Yet this in itself fails to do justice to Wallace.  The theory Wallace developed from years of field experience in the Mayla Archipelago did not end with that 1858 reading; in fact, it was just the beginning of an intellectual odyssey that would find fullest expression in what might arguably be regarded as his magnum opus, The World of Life: a Manifestation of Creative Power, Directive Mind and Ultimate Purpose, published just three years before his death in 1913.  That book more than any other expressed Wallace’s fullest and most complete views on the subject of evolution.  While Beccaloni and Smith want us to remember Wallace’s discovery, I suggest a fuller reflection upon what that discovery meant to Wallace and to the biological sciences will uncover a wholly different kind of evolutionary scenario than that fashioned by Darwin, Huxley and their X-Club fellow travelers.  In short, I call for not a recognition of Wallace within this much-touted Darwinian context but rather upon Wallace as the originator of an independent design-centered view best expressed as Wallaceism.  What precisely that means requires some explanation.
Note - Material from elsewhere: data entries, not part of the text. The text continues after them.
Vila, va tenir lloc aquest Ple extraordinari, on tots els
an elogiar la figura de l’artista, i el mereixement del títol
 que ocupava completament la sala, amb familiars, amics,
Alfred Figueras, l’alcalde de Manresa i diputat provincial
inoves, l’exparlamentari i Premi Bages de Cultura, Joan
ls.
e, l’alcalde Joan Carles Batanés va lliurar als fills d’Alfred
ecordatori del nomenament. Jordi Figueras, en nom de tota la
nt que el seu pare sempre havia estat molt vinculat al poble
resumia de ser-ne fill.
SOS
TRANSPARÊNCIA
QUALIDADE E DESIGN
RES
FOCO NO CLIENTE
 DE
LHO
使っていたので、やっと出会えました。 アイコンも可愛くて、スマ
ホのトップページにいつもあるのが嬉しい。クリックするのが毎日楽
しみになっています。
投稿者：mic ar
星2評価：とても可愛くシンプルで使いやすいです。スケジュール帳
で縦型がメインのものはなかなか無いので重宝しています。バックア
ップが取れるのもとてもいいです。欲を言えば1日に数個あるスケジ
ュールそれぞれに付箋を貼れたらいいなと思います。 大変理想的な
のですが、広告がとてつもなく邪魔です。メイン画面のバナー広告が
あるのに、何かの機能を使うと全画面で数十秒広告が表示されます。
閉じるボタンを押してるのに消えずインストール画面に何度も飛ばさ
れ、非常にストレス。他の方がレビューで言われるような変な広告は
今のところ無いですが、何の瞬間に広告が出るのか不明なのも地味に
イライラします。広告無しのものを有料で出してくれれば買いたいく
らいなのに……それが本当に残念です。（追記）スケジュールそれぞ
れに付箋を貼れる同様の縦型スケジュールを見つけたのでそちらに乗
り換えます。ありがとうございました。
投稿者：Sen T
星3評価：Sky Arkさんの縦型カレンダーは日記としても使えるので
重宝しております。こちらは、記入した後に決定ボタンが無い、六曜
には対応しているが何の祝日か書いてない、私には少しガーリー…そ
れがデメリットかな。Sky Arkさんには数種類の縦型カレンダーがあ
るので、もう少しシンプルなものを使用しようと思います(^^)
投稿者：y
In order for Wallace’s views to make sense some historiographical rubbish needs to be cleared out of the way.  It should be pointed out from the outset that, not surprisingly, Wallace’s contributions to science have suffered at the hands of Darwinist biographers.  Typcial is Peter Raby’s  Alfred Russel Wallace: A Life (2002).  Raby reiterates the standard accusation that Wallace’s career plummeted from his gullibility and persistent adherence to spiritualism.  This, Raby insists, caused Wallace to be ostracized and ultimately marginalized by his scientific peers.  Similarly, Michael Shermer’s In Darwin’s Shadow: the Life and Science of Alfred Russel Wallace: a Biographical Study on the Psychology of History (2002) dismisses much of Wallace’s professional life as the product of a “heretic personality.”  Shermer’s biography degenerates into an inconsistently applied psycho analysis that sheds no new light on Wallace or his career.  As such it offers little over Wallace’s own autobiography My Life (1908), which is at least a more honest account sans the Shermer psychobabble. 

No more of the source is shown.